A glimpse into Sinovac's COVID-19 vaccine work

2021-01-18 13:14:20China Daily Editor : Li Yan ECNS App Download
Special: Battle Against Novel Coronavirus

Workers arrange vaccine packages at a Sinovac COVID-19 vaccine workshop in Beijing earlier this month. (ZHANG YUWEI/XINHUA)

About 500 million doses of the CoronaVac vaccine developed by Beijing-based Sinovac Life Sciences can be produced each year in the capital's southern suburbs.

"The production line for the second phase of our vaccine solutions will be put into operation in February, with a projected annual production capacity of more than 1 billion doses," said Yin Weidong, CEO of Sinovac Biotech, which has a majority stake in the vaccine producer.

On Dec 15, China officially launched its COVID-19 vaccination program for the winter-spring period, targeting a number of key groups, including those engaged in handling imported cold-chain products, customs officers, medical workers and people working in the public transport sector and fresh food markets.

Over 10 million doses have already been administered in China, according to the country's health authorities.

Since the company's vaccine workshops began operating in August, workers and machines have been working around the clock to ensure domestic vaccine supply and help uphold China's commitment to making its self-developed vaccines a global public good, Yin said.

From cell culture to packaging, a dose of vaccine can be produced in just 48 days.
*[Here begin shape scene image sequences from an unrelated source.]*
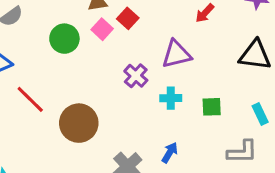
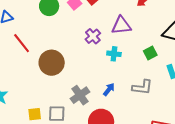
green square: (212, 107) -> (150, 53), moved, turned -32
gray L-shape: (242, 152) -> (142, 87), moved

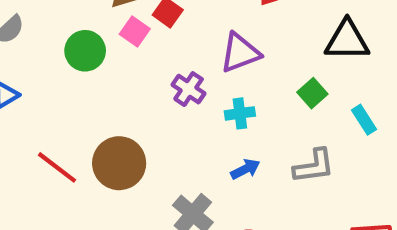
red line: (22, 43) -> (57, 167), moved
blue arrow: (109, 89) -> (245, 169), moved, turned 40

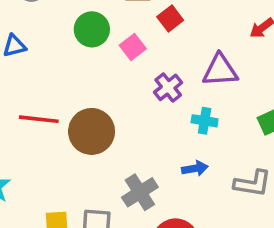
pink square: (135, 32) -> (133, 47), moved
red line: (57, 167) -> (39, 119), turned -48

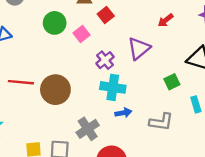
purple triangle: (220, 70) -> (139, 48), turned -35
cyan cross: (205, 121) -> (113, 87), moved, size x1.5

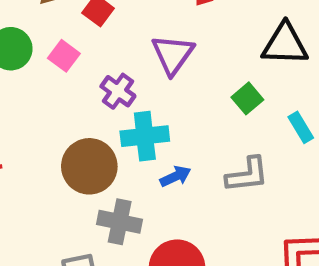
brown circle: (55, 90) -> (89, 166), moved
gray cross: (88, 129) -> (120, 222), turned -30

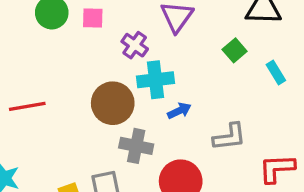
pink square: (64, 56) -> (93, 18), turned -35
gray L-shape: (247, 175) -> (229, 137), moved

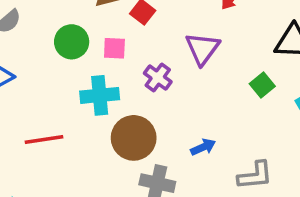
cyan cross: (155, 80) -> (100, 95), moved

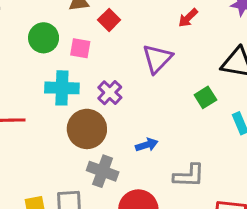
purple cross: (158, 78) -> (110, 93), moved

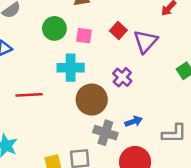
red square: (109, 20) -> (118, 31), moved
purple cross: (110, 93) -> (122, 77), moved
blue arrow: (147, 145) -> (134, 121), moved

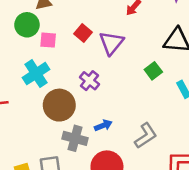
green circle: (54, 28) -> (27, 25), moved
cyan cross: (71, 68) -> (36, 74), turned -30
gray L-shape: (174, 134) -> (146, 136), turned -30

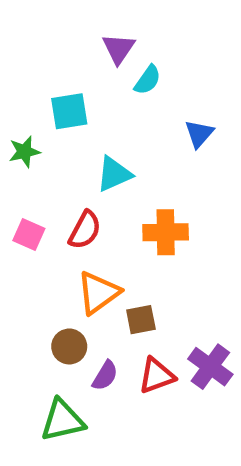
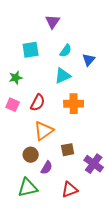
cyan semicircle: (148, 80) -> (66, 51), moved
green star: (24, 152) -> (16, 78), moved
cyan triangle: (114, 174) -> (63, 76), moved
brown square: (141, 320) -> (68, 150), moved
red triangle: (157, 376) -> (70, 190), moved

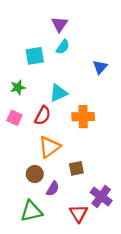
cyan semicircle: (66, 51) -> (63, 47), moved
cyan triangle: (63, 76) -> (58, 93), moved
purple cross: (94, 164) -> (101, 197), moved
red triangle: (70, 190) -> (79, 213), turned -42

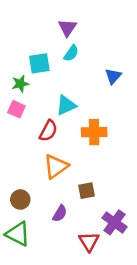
green star: (18, 87) -> (20, 84), moved
pink square: (14, 118) -> (16, 109), moved
brown circle: (35, 174) -> (20, 200), moved
green triangle: (31, 211) -> (18, 234), moved, turned 40

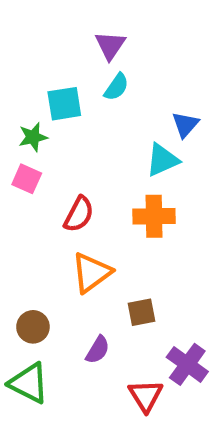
cyan triangle: (66, 105) -> (162, 160), moved

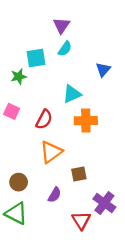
cyan triangle: (162, 160) -> (72, 94), moved
pink square: (27, 179) -> (12, 111), moved

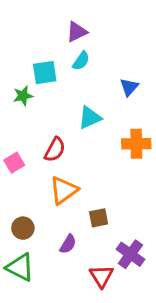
purple triangle: (61, 26) -> (77, 32), turned 30
pink square: (12, 111) -> (14, 163), moved, turned 35
orange cross: (86, 121) -> (136, 144), moved

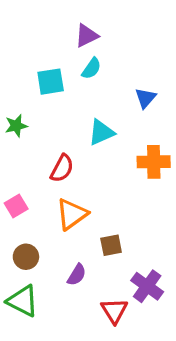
green star: (23, 96) -> (16, 126), moved
pink square: (14, 163) -> (16, 206), moved

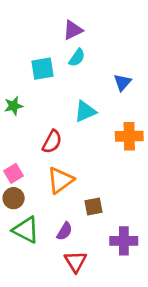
brown circle: (26, 257) -> (14, 198), moved
purple cross: (147, 286) -> (124, 241), turned -36
green triangle: (23, 301) -> (26, 230), moved
red triangle: (114, 311) -> (76, 262), moved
The company is now churning out about 400,000 doses a day for domestic needs.

In the company's workshops, automated equipment can be seen everywhere, and it's all for the safety of workers as it helps minimize direct human contact with the vaccine ingredients.

Inactivated COVID-19 virus is first purified and tested before it goes through proportioning into a semifinished product. In the filling workshop, staff equipped with special rubber gloves inspect the syringes and check for foreign matter in the pharmaceutical containers off the production line. Stringent sampling inspection is also conducted in the laboratories to ensure the syringes are fit for use.

"Our vaccine has very good stability as it met the national quality criteria after being kept at 25 C for 42 days or 37 C for 21 days," Yin said, adding that the doses could be stored at 2 C to 8 C for a very long time. In fact, the current expiration date is three years.

Sinovac Life Sciences uses cold-chain vehicles to transport the vaccines to far-flung centers for disease control and prevention in China. The vaccines are packed in temperature-controlled boxes to be transported by air to other parts of the globe. Thermometric indicators monitor and record conditions during the entire process to ensure the safety and effectiveness of the vaccines.

"Recipients can use designated software to read the recorded data to verify that the vaccine has indeed been kept between 2 C and 8 C," Yin said.

The vaccine producer recently shipped semifinished syringes, equivalent to 15 million doses, to Indonesia. China's vaccine enterprises have been urged to plan and increase production capacity and contribute to vaccine accessibility and affordability in developing countries.

"Currently, our vaccines have been exported to countries including Brazil, Turkey and Indonesia," Yin said. "A part is exported as semifinished jabs and will be completed with the help of filling and packing lines set up overseas to boost global supply capacity."

China has announced that after its self-developed vaccines are approved and made available to the public, they will be offered free to Chinese people, who can receive inoculations on a voluntary, informed basis.

The cost of COVID-19 vaccinations, including the purchase of the vaccine and inoculation fees, will be covered by medical insurance and government funds.